● **EXERCISE GOAL**: Leave every picture out and return the rest of the listing verbatim.

═════ DATA TO PROCESS ═════

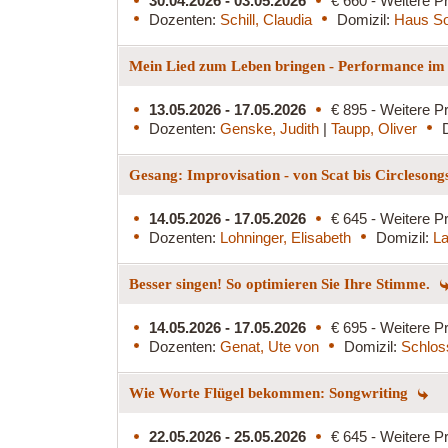
30.04.2026 - 03.05.2026
€ 660 - Weitere Pr
Dozenten:
Schill, Claudia
Domizil:
Haus S
Mein Lied zum Leben bringen - Performance i
13.05.2026 - 17.05.2026
€ 895 - Weitere Pr
Dozenten:
Genske, Judith
|
Taupp, Oliver
Gesang: Improvisation - von Scat bis Circleson
14.05.2026 - 17.05.2026
€ 645 - Weitere Pr
Dozenten:
Lohninger, Elisabeth
Domizil:
La
Besser singen! So optimieren Sie Ihre Stimme.
14.05.2026 - 17.05.2026
€ 695 - Weitere Pr
Dozenten:
Genat, Ute von
Domizil:
Schlos
Wie Worte Flügel bekommen: Songwriting
22.05.2026 - 25.05.2026
€ 645 - Weitere Pr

═════

● **TASK ANSWER**:
30.04.2026 - 03.05.2026
€ 660 - Weitere Pr
Dozenten:
Schill, Claudia
Domizil:
Haus S
Mein Lied zum Leben bringen - Performance i
13.05.2026 - 17.05.2026
€ 895 - Weitere Pr
Dozenten:
Genske, Judith
|
Taupp, Oliver
Gesang: Improvisation - von Scat bis Circleson
14.05.2026 - 17.05.2026
€ 645 - Weitere Pr
Dozenten:
Lohninger, Elisabeth
Domizil:
La
Besser singen! So optimieren Sie Ihre Stimme.
14.05.2026 - 17.05.2026
€ 695 - Weitere Pr
Dozenten:
Genat, Ute von
Domizil:
Schlos
Wie Worte Flügel bekommen: Songwriting
22.05.2026 - 25.05.2026
€ 645 - Weitere Pr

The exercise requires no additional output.